(Provided records Opens)
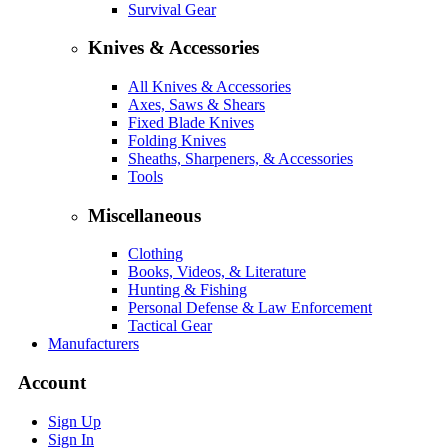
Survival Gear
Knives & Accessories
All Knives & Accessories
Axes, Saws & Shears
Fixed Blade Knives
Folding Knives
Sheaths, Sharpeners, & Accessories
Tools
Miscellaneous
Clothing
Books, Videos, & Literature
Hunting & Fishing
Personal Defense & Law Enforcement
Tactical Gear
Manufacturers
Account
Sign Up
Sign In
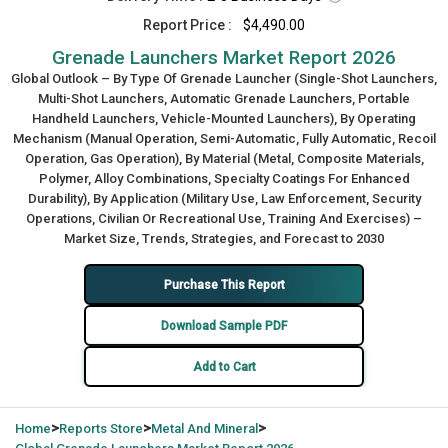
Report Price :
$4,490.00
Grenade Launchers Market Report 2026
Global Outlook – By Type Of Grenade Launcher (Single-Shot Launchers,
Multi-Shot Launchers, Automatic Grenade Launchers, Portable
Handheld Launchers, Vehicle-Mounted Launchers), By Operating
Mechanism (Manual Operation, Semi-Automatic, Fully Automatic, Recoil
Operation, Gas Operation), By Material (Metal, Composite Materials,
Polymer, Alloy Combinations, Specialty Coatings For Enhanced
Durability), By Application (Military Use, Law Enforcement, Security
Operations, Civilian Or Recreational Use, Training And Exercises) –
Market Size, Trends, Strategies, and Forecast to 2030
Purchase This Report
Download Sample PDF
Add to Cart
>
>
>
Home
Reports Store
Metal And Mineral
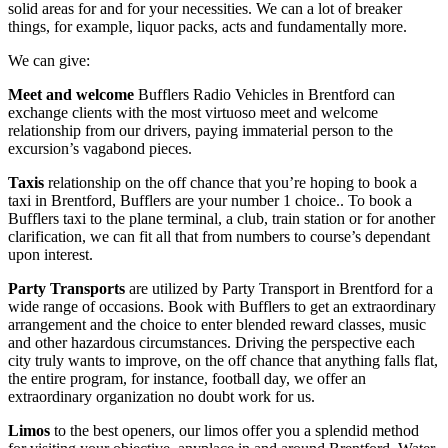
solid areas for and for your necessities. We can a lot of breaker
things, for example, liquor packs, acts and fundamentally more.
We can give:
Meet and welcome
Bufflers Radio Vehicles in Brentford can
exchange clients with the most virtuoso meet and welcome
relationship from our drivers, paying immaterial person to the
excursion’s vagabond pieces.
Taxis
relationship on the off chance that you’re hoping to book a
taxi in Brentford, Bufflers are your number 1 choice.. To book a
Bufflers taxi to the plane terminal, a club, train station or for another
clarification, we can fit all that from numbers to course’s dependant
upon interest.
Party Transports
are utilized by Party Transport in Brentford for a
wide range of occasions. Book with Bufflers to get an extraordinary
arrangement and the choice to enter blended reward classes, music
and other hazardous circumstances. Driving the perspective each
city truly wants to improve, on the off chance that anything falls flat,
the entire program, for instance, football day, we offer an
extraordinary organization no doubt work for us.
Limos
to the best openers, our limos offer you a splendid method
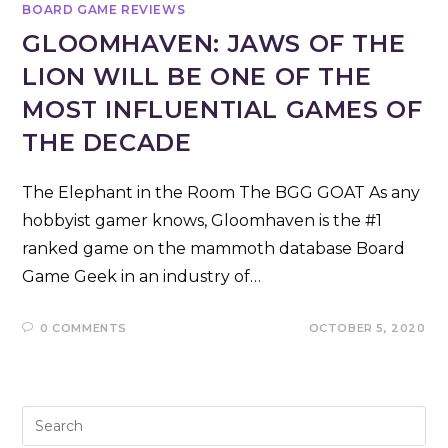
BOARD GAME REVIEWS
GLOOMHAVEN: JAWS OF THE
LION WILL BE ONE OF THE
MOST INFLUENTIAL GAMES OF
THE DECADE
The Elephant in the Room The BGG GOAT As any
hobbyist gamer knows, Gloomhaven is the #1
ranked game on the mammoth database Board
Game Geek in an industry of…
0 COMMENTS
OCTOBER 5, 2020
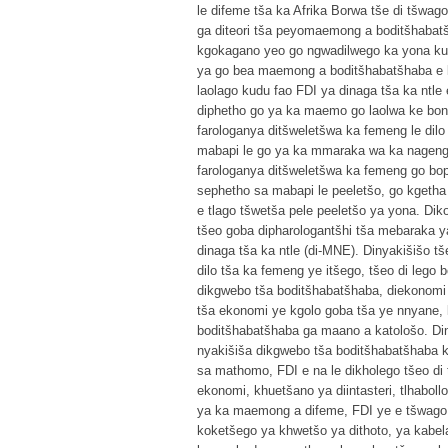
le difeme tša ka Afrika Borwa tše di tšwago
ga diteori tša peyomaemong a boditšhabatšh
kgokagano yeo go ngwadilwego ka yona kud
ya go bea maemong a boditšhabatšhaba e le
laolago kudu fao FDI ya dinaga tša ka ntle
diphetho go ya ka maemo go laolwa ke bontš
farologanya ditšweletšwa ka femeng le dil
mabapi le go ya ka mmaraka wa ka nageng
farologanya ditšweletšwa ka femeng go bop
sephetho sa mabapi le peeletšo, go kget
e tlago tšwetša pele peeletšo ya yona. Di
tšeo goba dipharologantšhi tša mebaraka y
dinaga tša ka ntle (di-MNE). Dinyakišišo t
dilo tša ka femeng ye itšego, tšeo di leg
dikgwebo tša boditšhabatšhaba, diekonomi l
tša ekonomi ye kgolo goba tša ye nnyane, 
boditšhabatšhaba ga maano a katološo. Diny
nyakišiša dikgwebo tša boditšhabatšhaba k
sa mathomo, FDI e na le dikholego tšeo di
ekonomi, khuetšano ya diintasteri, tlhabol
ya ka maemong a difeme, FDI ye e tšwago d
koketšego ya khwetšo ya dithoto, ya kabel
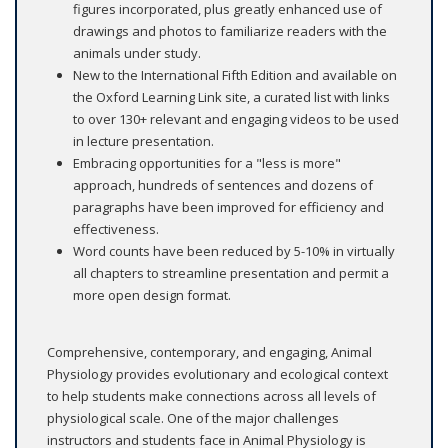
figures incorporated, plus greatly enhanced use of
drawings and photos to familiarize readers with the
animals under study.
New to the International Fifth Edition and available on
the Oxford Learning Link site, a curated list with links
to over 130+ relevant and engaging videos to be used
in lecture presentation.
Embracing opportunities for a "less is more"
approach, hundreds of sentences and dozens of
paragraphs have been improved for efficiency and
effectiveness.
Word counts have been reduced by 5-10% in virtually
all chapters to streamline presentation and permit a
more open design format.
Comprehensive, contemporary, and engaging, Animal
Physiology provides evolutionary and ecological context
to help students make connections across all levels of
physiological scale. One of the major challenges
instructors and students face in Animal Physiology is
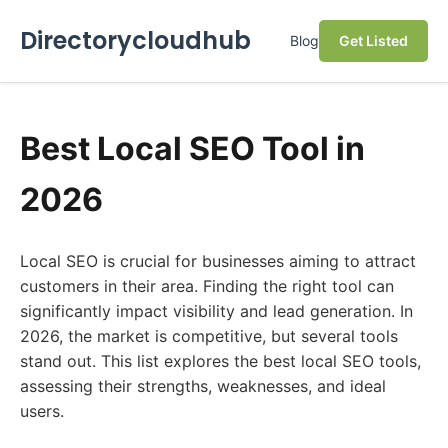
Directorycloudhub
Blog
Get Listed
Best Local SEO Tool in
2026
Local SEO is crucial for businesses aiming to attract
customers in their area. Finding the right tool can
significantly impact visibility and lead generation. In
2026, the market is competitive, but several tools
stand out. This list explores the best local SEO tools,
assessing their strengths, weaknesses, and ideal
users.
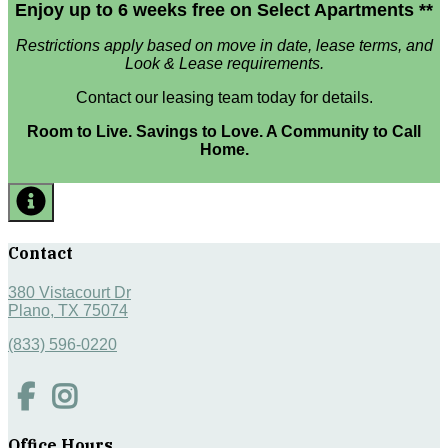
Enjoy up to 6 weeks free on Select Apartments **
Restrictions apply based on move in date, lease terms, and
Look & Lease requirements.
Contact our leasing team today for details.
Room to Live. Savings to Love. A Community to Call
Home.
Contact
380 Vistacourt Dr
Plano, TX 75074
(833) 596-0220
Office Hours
(Provided records Closes)
_Task statement_
Copy all lines above where "boditšhabatšhaba" is present.

_Solution_
ya go bea maemong a boditšhabatšhaba e le
dikgwebo tša boditšhabatšhaba, diekonomi l
boditšhabatšhaba ga maano a katološo. Diny
nyakišiša dikgwebo tša boditšhabatšhaba k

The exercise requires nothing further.